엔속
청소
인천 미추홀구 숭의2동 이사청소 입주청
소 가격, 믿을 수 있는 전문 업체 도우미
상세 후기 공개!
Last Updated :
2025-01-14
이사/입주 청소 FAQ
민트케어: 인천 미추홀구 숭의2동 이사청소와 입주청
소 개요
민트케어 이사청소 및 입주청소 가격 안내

※

WHAT TO DO –
Print each entry above again, exactly as it was given.

OUTPUT FOR THIS EXERCISE –
엔속
청소
인천 미추홀구 숭의2동 이사청소 입주청
소 가격, 믿을 수 있는 전문 업체 도우미
상세 후기 공개!
Last Updated :
2025-01-14
이사/입주 청소 FAQ
민트케어: 인천 미추홀구 숭의2동 이사청소와 입주청
소 개요
민트케어 이사청소 및 입주청소 가격 안내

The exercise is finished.